The Fatter People Are, The Easier Coronavirus Can Infect Them, Research Suggests

Carrying excess fat around makes it easier for coronavirus to do its virus thing.

Keep in mind that despite the obese being more at risk than healthy people, only 332 people under 45 years of age have died in the UK from coronavirus.

Just like the flu, the virus is mostly just a threat for very old people.

Daily Mail:

The reason why obese people may be more at risk of dying from coronavirus could be because their fat cells make large amounts of a protein used by the infection to infiltrate human cells.

The coronavirus – scientifically called SARS-CoV-2 – latches onto ACE-2 receptors, known as the ‘gateway’ into cells inside body.

Fat cells express ACE-2 receptors, which experts say may explain why obese people have higher odds of suffering a severe bout of COVID-19.

ACE-2 is also expressed in the fat cells of people with type 2 diabetes – another high-risk health condition driven by obesity.

Some researchers now believe diabetes drugs could be used to fight the infection – and admitted that losing weight may also have a benefit.

The scientists who posed the theory, from Germany and the US, also outlined how fat cells are linked to a lung-scarring condition called pulmonary fibrosis.

With COVID-19 added on top, the lungs would struggle to get enough oxygen to the rest of the body.

In a ‘perspective’ paper published in the journal Obesity, the researchers explained the link between obesity and COVID-19 that has emerged.

Angiotensin-converting enzyme 2 (ACE-2) is the entry point for the virus. Its spiky surface binds to the receptors and, from there, replicates.

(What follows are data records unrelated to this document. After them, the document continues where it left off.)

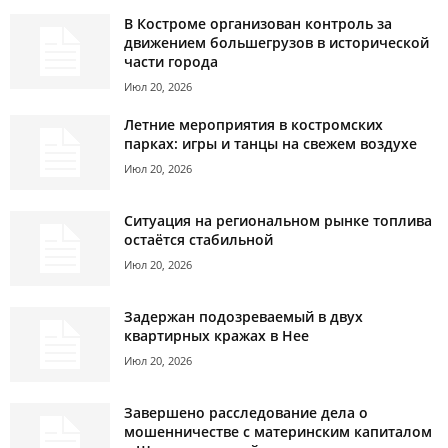
В Костроме организован контроль за
движением большегрузов в исторической
части города
Июл 20, 2026
Летние мероприятия в костромских
парках: игры и танцы на свежем воздухе
Июл 20, 2026
Ситуация на региональном рынке топлива
остаётся стабильной
Июл 20, 2026
Задержан подозреваемый в двух
квартирных кражах в Нее
Июл 20, 2026
Завершено расследование дела о
мошенничестве с материнским капиталом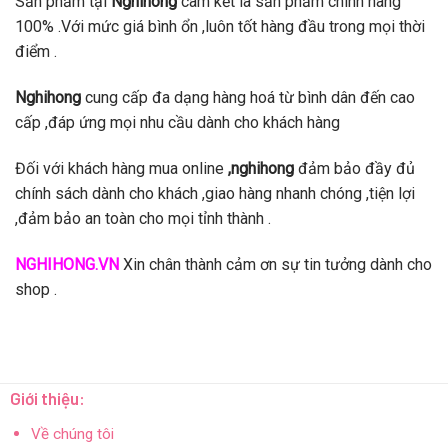
Sản phẩm tại
Nghihong
cam kết là sản phẩm chính hãng
100% .Với mức giá bình ổn ,luôn tốt hàng đầu trong mọi thời
điểm .
Nghihong
cung cấp đa dạng hàng hoá từ bình dân đến cao
cấp ,đáp ứng mọi nhu cầu dành cho khách hàng
Đối với khách hàng mua online
,nghihong
đảm bảo đầy đủ
chính sách dành cho khách ,giao hàng nhanh chóng ,tiện lợi
,đảm bảo an toàn cho mọi tỉnh thành .
NGHIHONG.VN
Xin chân thành cảm ơn sự tin tưởng dành cho
shop .
Giới thiệu:
Về chúng tôi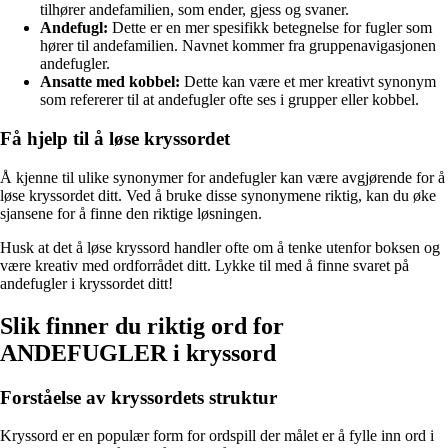
tilhører andefamilien, som ender, gjess og svaner.
Andefugl:
Dette er en mer spesifikk betegnelse for fugler som
hører til andefamilien. Navnet kommer fra gruppenavigasjonen
andefugler.
Ansatte med kobbel:
Dette kan være et mer kreativt synonym
som refererer til at andefugler ofte ses i grupper eller kobbel.
Få hjelp til å løse kryssordet
Å kjenne til ulike synonymer for andefugler kan være avgjørende for å
løse kryssordet ditt. Ved å bruke disse synonymene riktig, kan du øke
sjansene for å finne den riktige løsningen.
Husk at det å løse kryssord handler ofte om å tenke utenfor boksen og
være kreativ med ordforrådet ditt. Lykke til med å finne svaret på
andefugler i kryssordet ditt!
Slik finner du riktig ord for
ANDEFUGLER i kryssord
Forståelse av kryssordets struktur
Kryssord er en populær form for ordspill der målet er å fylle inn ord i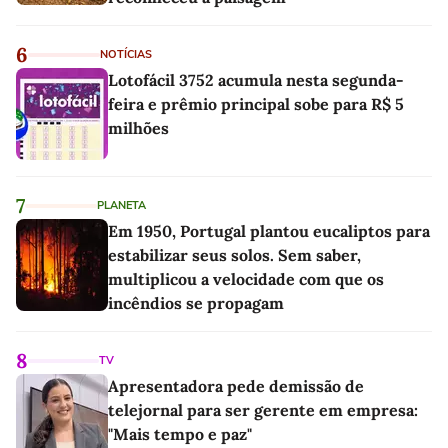
6
NOTÍCIAS
Lotofácil 3752 acumula nesta segunda-
feira e prêmio principal sobe para R$ 5
milhões
7
PLANETA
Em 1950, Portugal plantou eucaliptos para
estabilizar seus solos. Sem saber,
multiplicou a velocidade com que os
incêndios se propagam
8
TV
Apresentadora pede demissão de
telejornal para ser gerente em empresa:
"Mais tempo e paz"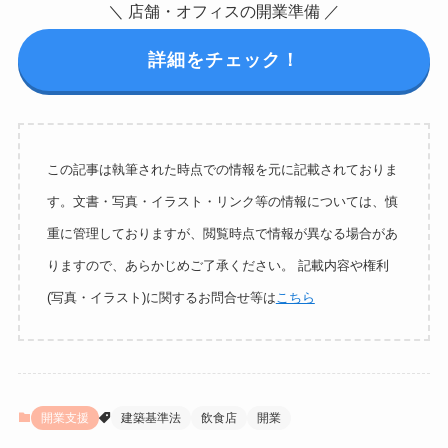
＼ 店舗・オフィスの開業準備 ／
詳細をチェック！
この記事は執筆された時点での情報を元に記載されておりま
す。文書・写真・イラスト・リンク等の情報については、慎
重に管理しておりますが、閲覧時点で情報が異なる場合があ
りますので、あらかじめご了承ください。 記載内容や権利
(写真・イラスト)に関するお問合せ等は
こちら
開業支援
建築基準法
飲食店
開業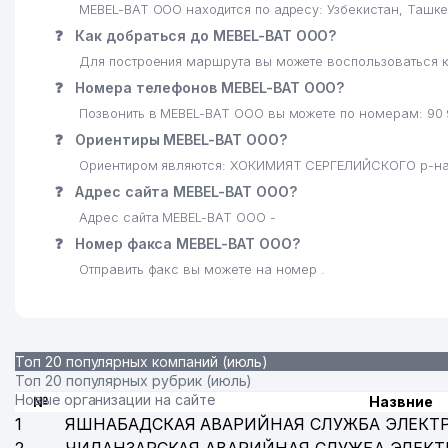
MEBEL-BAT ООО находится по адресу: Узбекистан, Ташк
24
DIZEL MOTORS ООО
❓
Как добраться до MEBEL-BAT ООО?
Для построения маршрута вы можете воспользоваться к
25
HAVOQAND PEOPLE ООО
❓
Номера телефонов MEBEL-BAT ООО?
26
ЦЕНТР СОДЕЙСТВИЯ ЗАНЯТОСТИ НАСЕЛЕНИЯ СЕ
Позвонить в MEBEL-BAT ООО вы можете по номерам: 90
❓
Ориентиры MEBEL-BAT ООО?
27
EXIMUS BUSINESS ООО
Ориентиром являются: ХОКИМИЯТ СЕРГЕЛИЙСКОГО р-н
28
DONG SEUNG KOREA ООО
❓
Адрес сайта MEBEL-BAT ООО?
Адрес сайта MEBEL-BAT ООО -
29
COMFORT MEDICAL SYSTEM ООО
❓
Номер факса MEBEL-BAT ООО?
30
MISS ELNORA ЧП
Отправить факс вы можете на номер .
31
ASTERA KIDS ООО
32
OPTIMUM SMART ООО
Топ 20 популярных компаний (июль)
Топ 20 популярных рубрик (июль)
33
ГОСУДАРСТВЕННАЯ НАЛОГОВАЯ ИНСПЕКЦИЯ СЕР
Новые организации на сайте
№
Назвние
34
BAYKAL TRADING ООО
1
ЯШНАБАДСКАЯ АВАРИЙНАЯ СЛУЖБА ЭЛЕКТ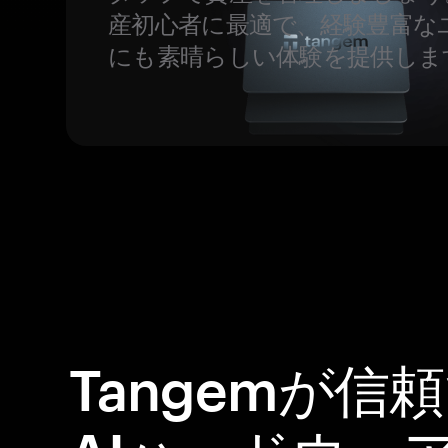
産初心者に最適で、経験豊富な
にも素晴らしい体験を提供しま
Tangemが信頼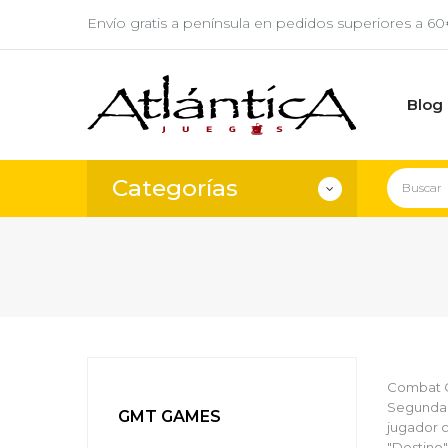
Envío gratis a península en pedidos superiores a 6
Blog
Categorías
Combat C
Segunda G
GMT GAMES
jugador c
"Destino"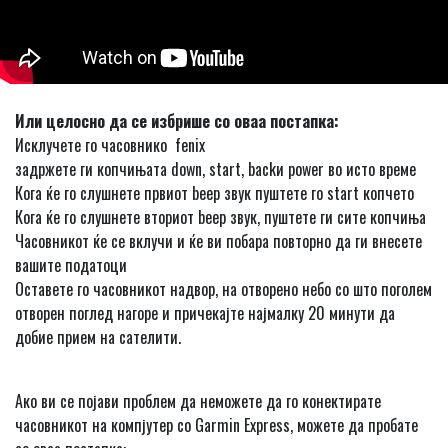
Или целосно да се избрише со оваа постапка:
Исклучете го часовнико fenix
задржете ги копчињата down, start, backи power во исто време
Кога ќе го слушнете првиот beep звук пуштете го start копчето
Кога ќе го слушнете вториот beep звук, пуштете ги сите копчиња
Часовникот ќе се вклучи и ќе ви побара повторно да ги внесете
вашите податоци
Оставете го часовникот надвор, на отворено небо со што поголем
отворен поглед нагоре и причекајте најмалку 20 минути да
добие прием на сателити.
Ако ви се појави проблем да неможете да го конектирате
часовникот на компјутер со Garmin Express, можете да пробате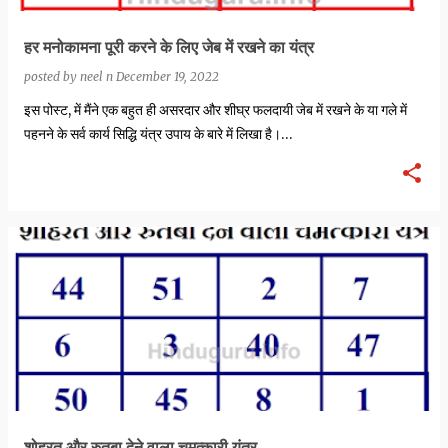
हर मनोकामना पूरी करने के लिए जेब में रखने का यंत्र
posted by
neel n
December 19, 2022
इस पोस्ट, में मैंने एक बहुत ही असरदार और शीघ्र फलदायी जेब में रखने के या गले में
पहनने के सर्व कार्य सिद्धि यंत्र उपाय के बारे में लिखा है।…
शोहरत और रुतबा देने वाला चमत्कारी यंत्र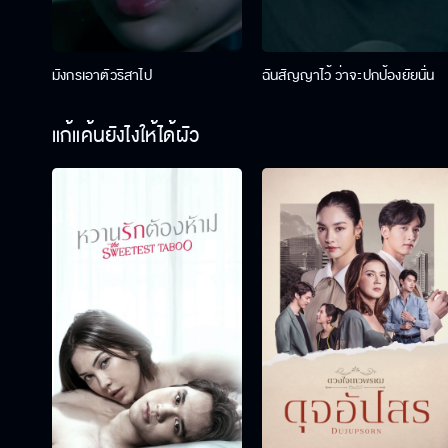
มังกรเอาตัวริสาไป
ฉันสัญญาไว้ ว่าจะปกป้องยัยนั่น
แก้แค้นยังไงให้ได้ผัว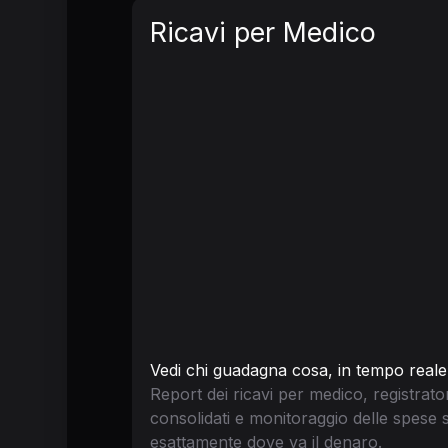
Ricavi per Medico
Vedi chi guadagna cosa, in tempo reale
Report dei ricavi per medico, registrator
consolidati e monitoraggio delle spese s
esattamente dove va il denaro.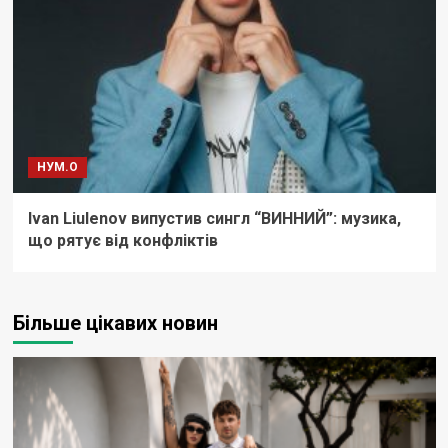
НУМ.О
Ivan Liulenov випустив сингл “ВИННИЙ”: музика,
що рятує від конфліктів
Більше цікавих новин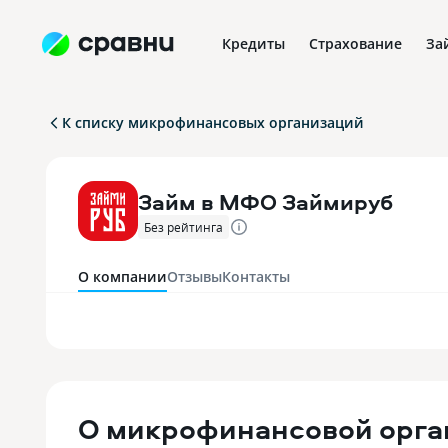
Кредиты
Страхование
За
К списку микрофинансовых организаций
Займ в МФО Займируб
Без рейтинга
О компании
Отзывы
Контакты
О
микрофинансовой орга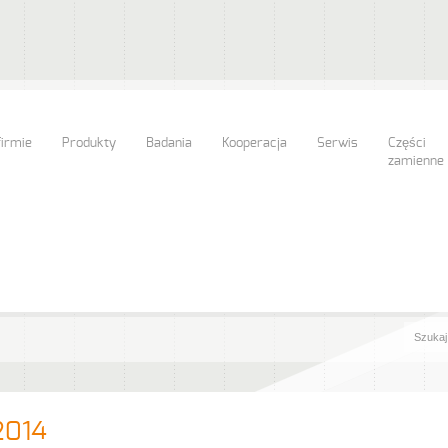
firmie
Produkty
Badania
Kooperacja
Serwis
Części
zamienne
2014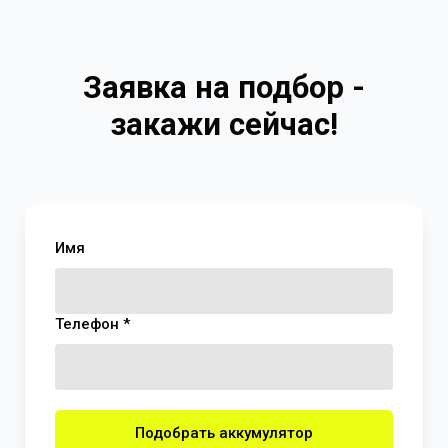
Заявка на подбор -
закажи сейчас!
Имя
Телефон *
Подобрать аккумулятор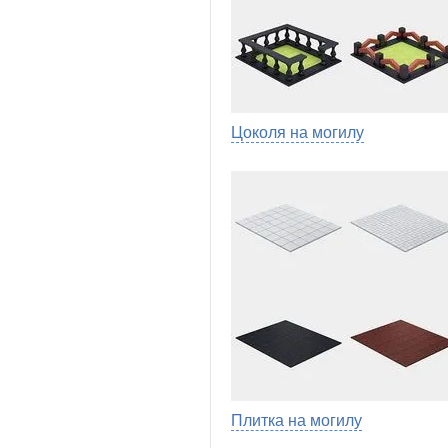
Цоколя на могилу
Плитка на могилу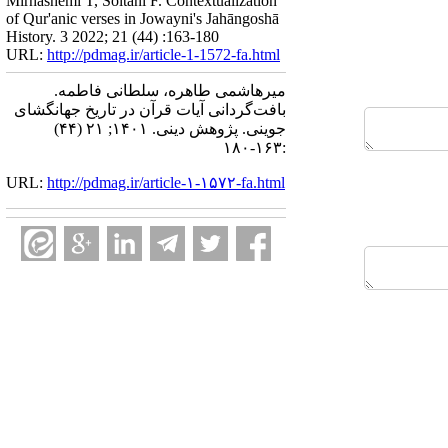
Mirhashemi T, Soltani F. Contextualization
of Qur'anic verses in Jowayni's Jahāngoshā
History. 3 2022; 21 (44) :163-180
URL:
http://pdmag.ir/article-1-1572-fa.html
میرهاشمی طاهره، سلطانی فاطمه.
بافت‌گردانی آیات قرآن در تاریخ جهانگشای
جوینی. پژوهش دینی. ۱۴۰۱; ۲۱ (۴۴)
:۱۶۳-۱۸۰
URL:
http://pdmag.ir/article-۱-۱۵۷۲-fa.html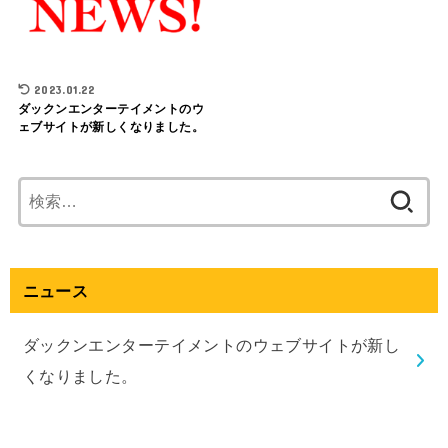
2023.01.22
ダックンエンターテイメントのウ
ェブサイトが新しくなりました。
検
索:
ニュース
ダックンエンターテイメントのウェブサイトが新し
くなりました。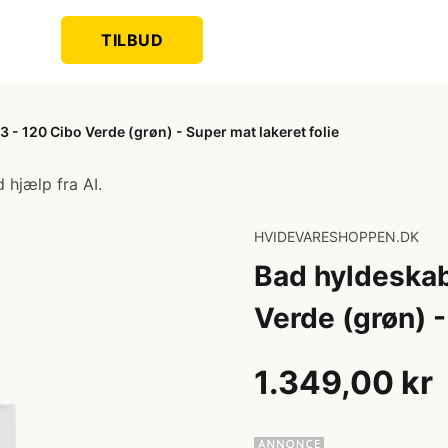
TILBUD
- 120 Cibo Verde (grøn) - Super mat lakeret folie
 hjælp fra AI.
HVIDEVARESHOPPEN.DK
Bad hyldeska
Verde (grøn) -
1.349,00 kr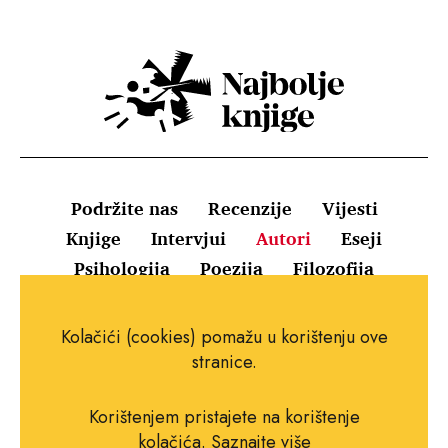
Podržite nas
Recenzije
Vijesti
Knjige
Intervjui
Autori
Eseji
Psihologija
Poezija
Filozofija
Uvjeti korištenja
Pravila o kolačićima
Kolačići (cookies) pomažu u korištenju ove
Pravila privatnosti
Impressum
Kontakt
stranice.
Korištenjem pristajete na korištenje
kolačića.
Saznajte više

Dr Ilja Kruglikov of Wellcomet GmbH in Germany, wrote ACE-2 is ‘widely expressed’ in fat cells called adipocytes in obese people and type 2 diabetics.

Fat might therefore ‘serve as a viral reservoir’, warned Dr Kruglikov and his colleague Philipp Scherer of the University of Texas Southwestern Medical Center, Dallas.

Professor Scherer said people with obesity should be extra stringent to prevent catching the coronavirus.

He said: ‘Individuals with obesity at the upper end of the spectrum fall into a high-risk category at multiple levels and should exercise additional caution not to expose themselves.’

How about individuals with obesity exercise additional caution not to expose themselves to food instead?

They’re likelier to die from heart disease than they are to die from coronavirus-related stuff.

Obesity-related diseases are what’s really threatening the obese.

Coronavirus should be the last of their concerns.